Los procesos de descolonización y los movimientos de liberación nacional y social de la segunda posguerra reconocen una dimensión de actualización mítica de las promesas incumplidas por el despliegue, en todo el orbe, de la racionalidad capitalista. Incluso allí donde triunfaron los movimientos emancipatorios, tras un momento épico dieron paso a la organización técnica que acabó por destituir sus anhelos liberadores. Ernesto Che Guevara percibió ese oscuro dilema: su propuesta de los incentivos morales para elidir la ley del valor y producir el Hombre Nuevo redivivo en la escena de las alienaciones estaba orientada en ese sentido; era su manotazo de ahogado, su recurso último a la dimensión épica para hacer del marxismo “ni calco ni copia, sino creación heroica”, como quería Mariátegui. Aquello que las filosofías vitalistas de entreguerras ponían en términos de la tragedia de la cultura daba así con un nuevo avatar.

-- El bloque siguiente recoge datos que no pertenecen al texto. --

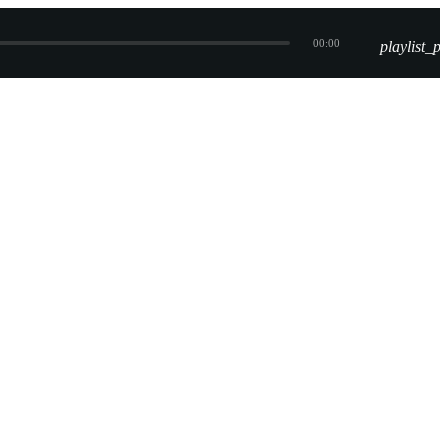
00:00
playlist_pl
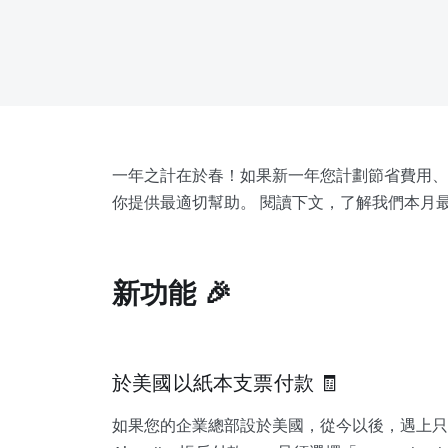
一年之計在於春！如果新一年您計劃節省費用、提升
你提供最適切幫助。 閱讀下文，了解我們本月
新功能 🎉
於美國以紙本支票付款 🧾
如果您的企業總部設於美國，從今以後，遇上只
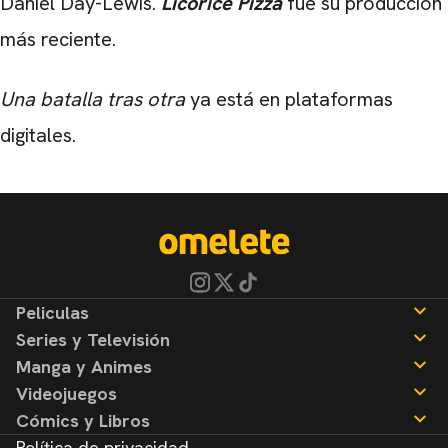
Daniel Day-Lewis.
Licorice Pizza
fue su producción
más reciente.
Una batalla tras otra
ya está en plataformas
digitales.
Peliculas
Series y Televisión
Noticias
Manga y Animes
Reseñas
Noticias
Videojuegos
Reseñas
Noticias
Cómics y Libros
Reseñas
Noticias
Política de privacidad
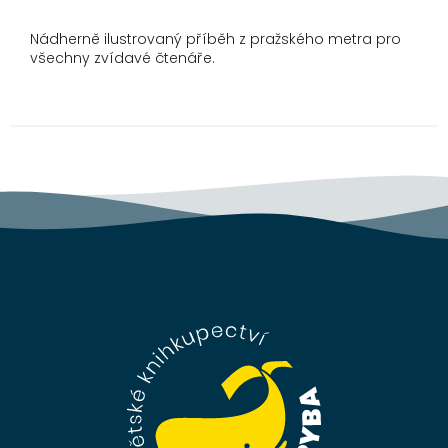
Nádherně ilustrovaný příběh z pražského metra pro
všechny zvídavé čtenáře.
Z
á
p
a
t
í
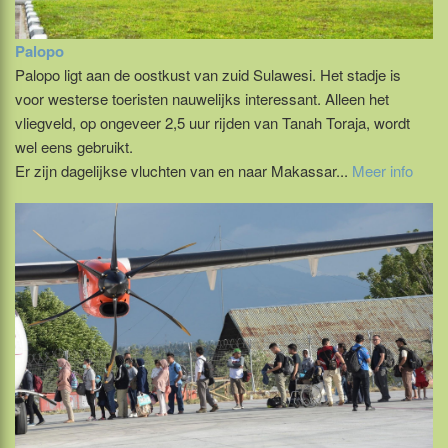
Palopo
Palopo ligt aan de oostkust van zuid Sulawesi. Het stadje is
voor westerse toeristen nauwelijks interessant. Alleen het
vliegveld, op ongeveer 2,5 uur rijden van Tanah Toraja, wordt
wel eens gebruikt.
Er zijn dagelijkse vluchten van en naar Makassar...
Meer info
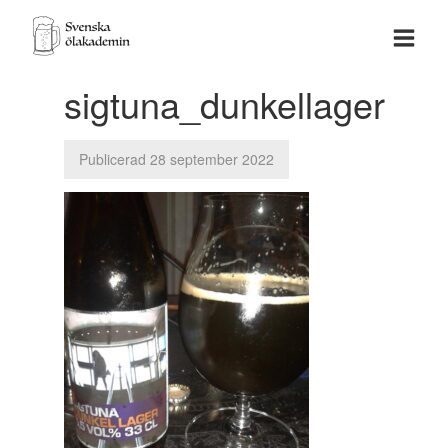
sigtuna_dunkellager
Publicerad 28 september 2022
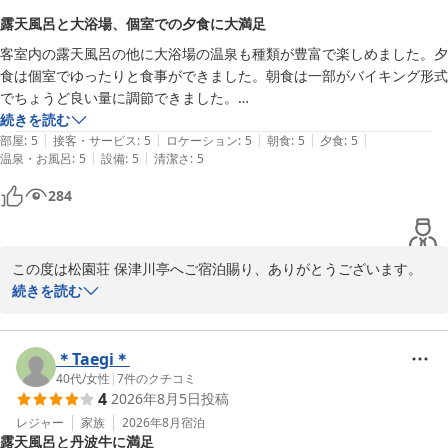
ります。

露天風呂と大浴場、個室での夕食に大満足
客室内の露天風呂の他に大浴場の温泉も種類が豊富で楽しめました。夕
松園荘 保津川亭
食は個室でゆったりと食事ができました。朝食は一部がバイキング形式
松園荘 保津川亭
でちょうど良い量に調節できました。

2026-07-12
また利用したいと思います。
続きを読む
|
|
|
|
|
部屋
:
5
接客・サービス
:
5
ロケーション
:
5
朝食
:
5
夕食
:
5
|
|
温泉・お風呂
:
5
設備
:
5
清潔さ
:
5
284
この度は松園荘 保津川亭へご宿泊賜り、ありがとうございます。

また貴重なお時間を割いてご評価をいただきまして、重ねて御礼申
続きを読む
し上げます。

湯の花温泉のお湯をお楽しみいただけたようで嬉しく思います。
広々とした大浴場で、日頃の疲れを癒やしていただけましたでしょ
＊Taegi＊
うか。季節によって露天風呂の雰囲気も変わりますので、ぜひまた
40代
/
女性
|
7
件のクチコミ
4
2026年8月5日
投稿
お越しくださいませ。

レジャー
家族
2026年8月
宿泊
露天風呂と丹波牛に満足
松園荘 保津川亭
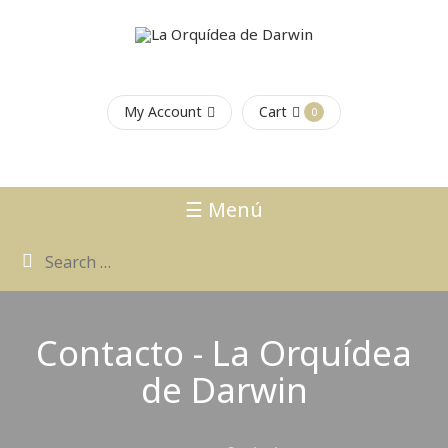
My Account
Cart
0
☰ Menú
Contacto - La Orquídea
de Darwin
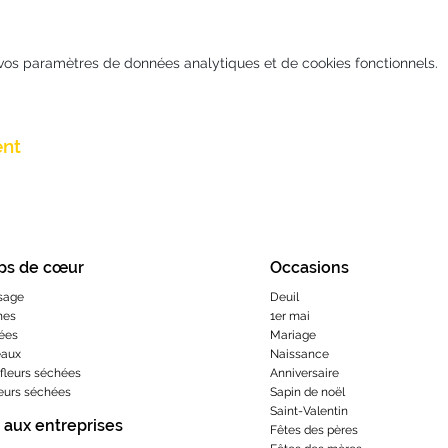
vos paramètres de données analytiques et de cookies fonctionnels.
ent
ps de cœur
Occasions
sage
Deuil
hes
1er mai
ées
Mariage
eaux
Naissance
fleurs séchées
Anniversaire
leurs séchées
Sapin de noël
Saint-Valentin
 aux entreprises
Fêtes des pères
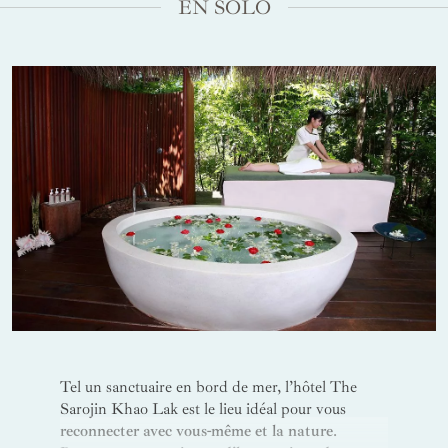
EN SOLO
Tel un sanctuaire en bord de mer, l’hôtel The
Sarojin Khao Lak est le lieu idéal pour vous
reconnecter avec vous-même et la nature
.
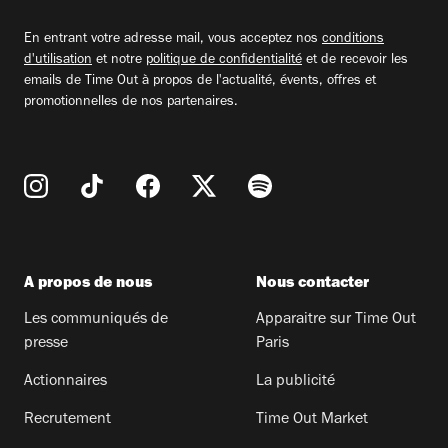
email
En entrant votre adresse mail, vous acceptez nos
conditions
d'utilisation
et notre
politique de confidentialité
et de recevoir les
emails de Time Out à propos de l'actualité, évents, offres et
promotionnelles de nos partenaires.
A propos de nous
Nous contacter
Les communiqués de
Apparaitre sur Time Out
presse
Paris
Actionnaires
La publicité
Recrutement
Time Out Market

Las utopías de argumento estatal ofrecían una resolución rápida a estos problemas. Su consumación histórica en los totalitarismos del siglo XX, ya en su versión marxista, en su versión nazi, o en su versión sionista, e incluso en su más común, naturalizada –y por ello no percibida como tal- versión liberal laica, destituyó de la escena utópica al Estado y emplazó en los actores de la sociedad civil la idea de una nueva forma de comunitarismo que conduciría al reino de la libertad y el bienestar colectivo.